While Chinese leaders have not stated an explicit preference for either candidate, as French President Francois Hollande came close to doing in August, Mr. Xie’s comments still represents an unusual foray into a US election on the part of China.

"International efforts to influence a US election are relatively uncommon," Stephen Farnsworth, professor of political science and international affairs at the University of Mary Washington in Fredericksburg, Va., told The Christian Science Monitor in an email. "Four years ago, about the only major international leader’s effort to try to shape the US election was Israeli Prime Minister Netanyahu’s efforts to support Mitt Romney. Romney lost and that has hurt Israel’s standing in Washington ever since. That’s why it is rare – no nation wants back the losing candidate and anger the winner."

But Trump’s comments about withdrawing from the Paris climate accord and boosting the nation’s coal sector may sound threatening to a newly environmentally conscious China and to the legitimacy of the international agreement.

As the two biggest producers of CO2 emissions and also the two economic powers most capable of mitigating the effects, cooperation between the US and China is considered vital to the success of the agreement.

Steven Leibo, professor of international history and politics and The Sage Colleges in Albany, N.Y., and associate in research at the Fairbank Center for Chinese Studies at Harvard University, tells the Monitor that the most important outcome of the Paris agreement was the pressure that 200 countries agreeing to environmentally conscious practices put on global markets.

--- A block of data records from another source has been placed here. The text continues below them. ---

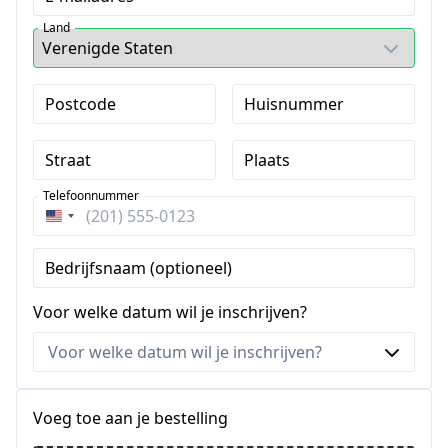
Land
Postcode
Huisnummer
Straat
Plaats
Telefoonnummer
Verenigde
Staten
Bedrijfsnaam (optioneel)
+1
Voor welke datum wil je inschrijven?
Voeg toe aan je bestelling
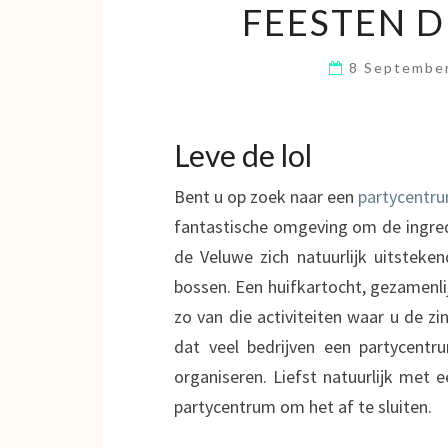
FEESTEN D
8 Septembe
Leve de lol
Bent u op zoek naar een
partycentr
fantastische omgeving om de ingredi
de Veluwe zich natuurlijk uitstek
bossen. Een huifkartocht, gezamenli
zo van die activiteiten waar u de z
dat veel bedrijven een partycent
organiseren. Liefst natuurlijk met 
partycentrum om het af te sluiten.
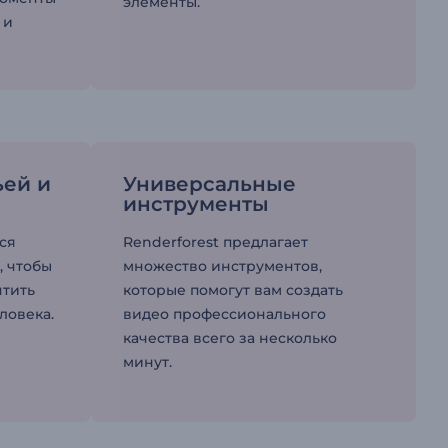
элементы.
 и
ьей и
Универсальные
инструменты
ся
Renderforest предлагает
, чтобы
множество инструментов,
чтить
которые помогут вам создать
ловека.
видео профессионального
качества всего за несколько
минут.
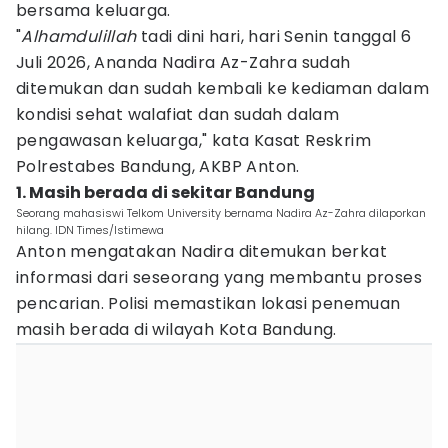
bersama keluarga.
"
Alhamdulillah
tadi dini hari, hari Senin tanggal 6
Juli 2026, Ananda Nadira Az-Zahra sudah
ditemukan dan sudah kembali ke kediaman dalam
kondisi sehat walafiat dan sudah dalam
pengawasan keluarga," kata Kasat Reskrim
Polrestabes Bandung, AKBP Anton.
1. Masih berada di sekitar Bandung
Seorang mahasiswi Telkom University bernama Nadira Az-Zahra dilaporkan
hilang. IDN Times/Istimewa
Anton mengatakan Nadira ditemukan berkat
informasi dari seseorang yang membantu proses
pencarian. Polisi memastikan lokasi penemuan
masih berada di wilayah Kota Bandung.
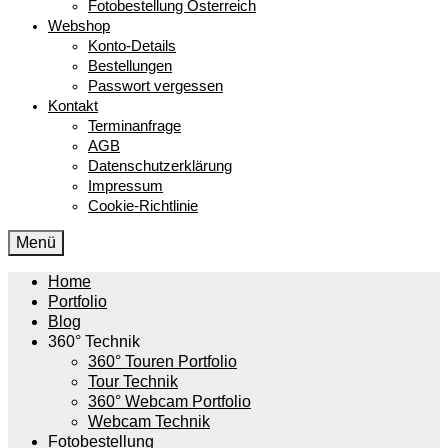
Fotobestellung Österreich
Webshop
Konto-Details
Bestellungen
Passwort vergessen
Kontakt
Terminanfrage
AGB
Datenschutzerklärung
Impressum
Cookie-Richtlinie
Menü
Home
Portfolio
Blog
360° Technik
360° Touren Portfolio
Tour Technik
360° Webcam Portfolio
Webcam Technik
Fotobestellung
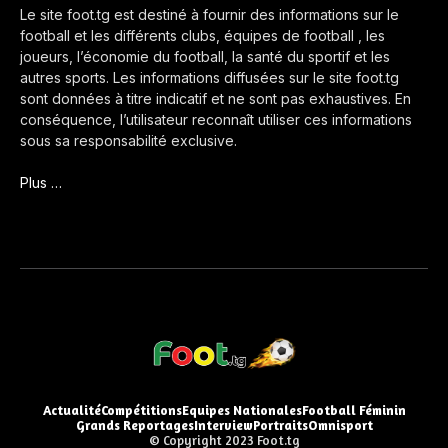
Le site foot.tg est destiné à fournir des informations sur le
football et les différents clubs, équipes de football , les
joueurs, l’économie du football, la santé du sportif et les
autres sports. Les informations diffusées sur le site foot.tg
sont données à titre indicatif et ne sont pas exhaustives. En
conséquence, l’utilisateur reconnaît utiliser ces informations
sous sa responsabilité exclusive.
Plus …
Actualité
Compétitions
Equipes Nationales
Football Féminin
Grands Reportages
Interview
Portraits
Omnisport
© Copyright 2023 Foot.tg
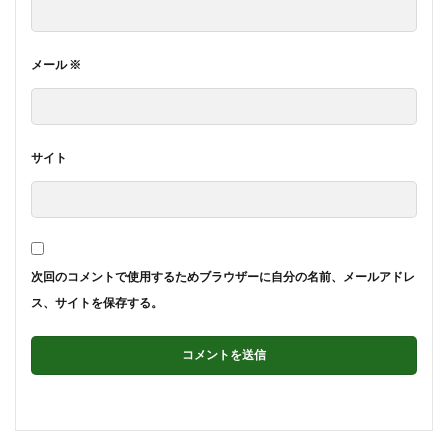
メール
※
サイト
次回のコメントで使用するためブラウザーに自分の名前、メールアドレ
ス、サイトを保存する。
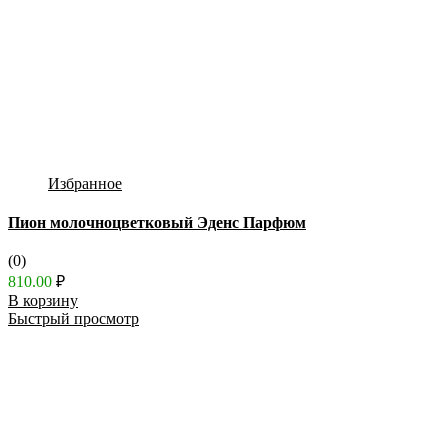
Избранное
Пион молочноцветковый Эденс Парфюм
(0)
810.00
₽
В корзину
Быстрый просмотр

"That symbolism is what really mattered," Professor Liebo says. "To have the United States emerge with a leadership like Donald Trump, and the large part of the Republican Party still in denial, puts that entire edifice in jeopardy and negates the most important part of what was accomplished in Paris, which was literally market signals that would build up far more momentum than the actual agreements in the agreements itself."

The US has a history of flip-flopping on climate change as presidents come in and out of office. Bill Clinton supported climate change mitigation at the Kyoto Protocol and then George W. Bush came into office and denied climate change for much of his presidency – which may make China, a country that has made up its mind about climate change and stuck with it, nervous.

"The Chinese have come to realize, and this is really only in the last decade, that their future is absolutely dependent in dealing with the various environmental issues that face them," says Leibo. "China 16 years ago was not ready to take part in this extraordinary planetary existential challenge, but they absolutely are now. They are deeply involved in trying to wean themselves off of fossil fuels and move toward a much more green saver energy production."

The US-China commitment toward curbing carbon emissions has also served to strengthen Sino-American relations at a time when they are otherwise relatively tense. Ryan Irwin, associate professor in the history department of SUNY Albany, tells the Monitor that without a shared project like climate change, these necessary relations could fray further.

"If we have a candidate that doesn’t even believe in climate change then you end up confronting issues like what is happening in the South China Sea because it is a vacuum, there here is nothing we can work constructively together on and you end up working on issues that divide the US and China right now," says Mr. Irwin.

Material from Reuters contributed to this report.